| Problem description |
A verbatim transcript of the data below is required, images omitted.

| The records |
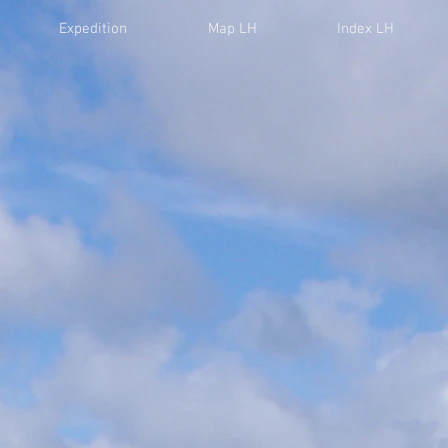
Expedition
Map LH
Index LH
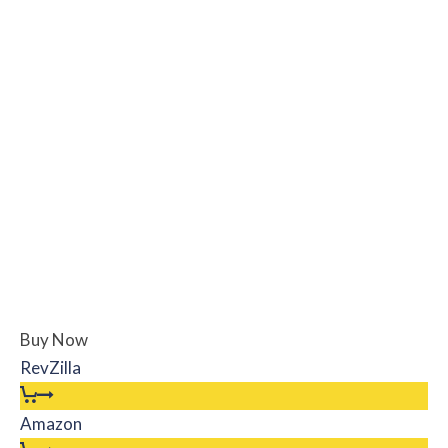
Buy Now
RevZilla
Amazon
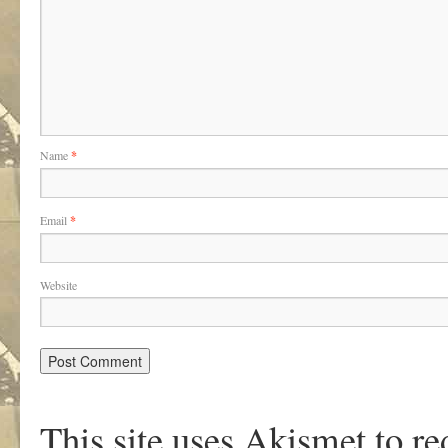
Name
*
Email
*
Website
This site uses Akismet to r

| Task result |
Expedition
Map LH
Index LH
Buy Now
RevZilla
Amazon
Name
*
Email
*
Website
This site uses Akismet to r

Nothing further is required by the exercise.